The listing that follows should be copied in full, exactly as written.

- [MATERIAL SUPPLIED]:

····················

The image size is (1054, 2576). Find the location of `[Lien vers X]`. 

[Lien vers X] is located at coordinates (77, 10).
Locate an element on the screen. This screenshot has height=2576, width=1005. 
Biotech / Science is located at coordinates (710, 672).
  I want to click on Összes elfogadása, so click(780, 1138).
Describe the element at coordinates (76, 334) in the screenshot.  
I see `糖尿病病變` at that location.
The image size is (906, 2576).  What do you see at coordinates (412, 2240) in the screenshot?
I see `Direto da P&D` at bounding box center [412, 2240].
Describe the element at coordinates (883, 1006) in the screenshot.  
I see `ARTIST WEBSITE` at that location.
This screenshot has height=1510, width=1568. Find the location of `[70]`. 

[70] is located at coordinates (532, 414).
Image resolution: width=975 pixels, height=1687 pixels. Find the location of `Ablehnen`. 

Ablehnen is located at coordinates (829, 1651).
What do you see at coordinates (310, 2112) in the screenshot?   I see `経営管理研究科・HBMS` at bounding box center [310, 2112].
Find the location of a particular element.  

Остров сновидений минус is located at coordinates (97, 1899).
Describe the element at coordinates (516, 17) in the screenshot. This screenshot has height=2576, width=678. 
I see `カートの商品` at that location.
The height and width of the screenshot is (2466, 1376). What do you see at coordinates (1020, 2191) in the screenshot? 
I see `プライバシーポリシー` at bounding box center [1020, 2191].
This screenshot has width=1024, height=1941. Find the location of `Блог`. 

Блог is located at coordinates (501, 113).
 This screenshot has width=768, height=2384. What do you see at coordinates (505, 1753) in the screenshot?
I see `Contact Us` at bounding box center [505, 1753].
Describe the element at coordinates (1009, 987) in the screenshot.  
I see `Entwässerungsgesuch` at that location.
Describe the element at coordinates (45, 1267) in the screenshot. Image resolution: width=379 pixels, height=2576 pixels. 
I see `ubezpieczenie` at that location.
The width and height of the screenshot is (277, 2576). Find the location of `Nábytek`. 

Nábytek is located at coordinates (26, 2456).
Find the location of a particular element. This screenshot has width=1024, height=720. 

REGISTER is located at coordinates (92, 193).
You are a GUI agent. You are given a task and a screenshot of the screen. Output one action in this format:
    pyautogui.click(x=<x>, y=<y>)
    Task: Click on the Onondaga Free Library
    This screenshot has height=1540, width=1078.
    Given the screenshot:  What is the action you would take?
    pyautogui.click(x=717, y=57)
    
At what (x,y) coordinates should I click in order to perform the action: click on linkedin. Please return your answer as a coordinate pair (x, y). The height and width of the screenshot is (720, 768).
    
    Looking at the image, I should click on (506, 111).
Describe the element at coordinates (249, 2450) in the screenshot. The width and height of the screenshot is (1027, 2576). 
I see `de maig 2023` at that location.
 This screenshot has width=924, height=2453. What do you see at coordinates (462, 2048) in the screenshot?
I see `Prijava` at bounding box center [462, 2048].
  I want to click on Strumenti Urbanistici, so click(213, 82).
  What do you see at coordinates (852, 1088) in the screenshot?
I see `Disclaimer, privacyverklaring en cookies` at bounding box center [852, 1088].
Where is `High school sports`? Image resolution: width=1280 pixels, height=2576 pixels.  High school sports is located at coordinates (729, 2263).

····················

- [TASK RESULT]:
The image size is (1054, 2576). Find the location of `[Lien vers X]`. 

[Lien vers X] is located at coordinates (77, 10).
Locate an element on the screen. This screenshot has height=2576, width=1005. 
Biotech / Science is located at coordinates (710, 672).
  I want to click on Összes elfogadása, so click(780, 1138).
Describe the element at coordinates (76, 334) in the screenshot.  
I see `糖尿病病變` at that location.
The image size is (906, 2576).  What do you see at coordinates (412, 2240) in the screenshot?
I see `Direto da P&D` at bounding box center [412, 2240].
Describe the element at coordinates (883, 1006) in the screenshot.  
I see `ARTIST WEBSITE` at that location.
This screenshot has height=1510, width=1568. Find the location of `[70]`. 

[70] is located at coordinates (532, 414).
Image resolution: width=975 pixels, height=1687 pixels. Find the location of `Ablehnen`. 

Ablehnen is located at coordinates (829, 1651).
What do you see at coordinates (310, 2112) in the screenshot?   I see `経営管理研究科・HBMS` at bounding box center [310, 2112].
Find the location of a particular element.  

Остров сновидений минус is located at coordinates (97, 1899).
Describe the element at coordinates (516, 17) in the screenshot. This screenshot has height=2576, width=678. 
I see `カートの商品` at that location.
The height and width of the screenshot is (2466, 1376). What do you see at coordinates (1020, 2191) in the screenshot? 
I see `プライバシーポリシー` at bounding box center [1020, 2191].
This screenshot has width=1024, height=1941. Find the location of `Блог`. 

Блог is located at coordinates (501, 113).
 This screenshot has width=768, height=2384. What do you see at coordinates (505, 1753) in the screenshot?
I see `Contact Us` at bounding box center [505, 1753].
Describe the element at coordinates (1009, 987) in the screenshot.  
I see `Entwässerungsgesuch` at that location.
Describe the element at coordinates (45, 1267) in the screenshot. Image resolution: width=379 pixels, height=2576 pixels. 
I see `ubezpieczenie` at that location.
The width and height of the screenshot is (277, 2576). Find the location of `Nábytek`. 

Nábytek is located at coordinates (26, 2456).
Find the location of a particular element. This screenshot has width=1024, height=720. 

REGISTER is located at coordinates (92, 193).
You are a GUI agent. You are given a task and a screenshot of the screen. Output one action in this format:
    pyautogui.click(x=<x>, y=<y>)
    Task: Click on the Onondaga Free Library
    This screenshot has height=1540, width=1078.
    Given the screenshot:  What is the action you would take?
    pyautogui.click(x=717, y=57)
    
At what (x,y) coordinates should I click in order to perform the action: click on linkedin. Please return your answer as a coordinate pair (x, y). The height and width of the screenshot is (720, 768).
    
    Looking at the image, I should click on (506, 111).
Describe the element at coordinates (249, 2450) in the screenshot. The width and height of the screenshot is (1027, 2576). 
I see `de maig 2023` at that location.
 This screenshot has width=924, height=2453. What do you see at coordinates (462, 2048) in the screenshot?
I see `Prijava` at bounding box center [462, 2048].
  I want to click on Strumenti Urbanistici, so click(213, 82).
  What do you see at coordinates (852, 1088) in the screenshot?
I see `Disclaimer, privacyverklaring en cookies` at bounding box center [852, 1088].
Where is `High school sports`? Image resolution: width=1280 pixels, height=2576 pixels.  High school sports is located at coordinates (729, 2263).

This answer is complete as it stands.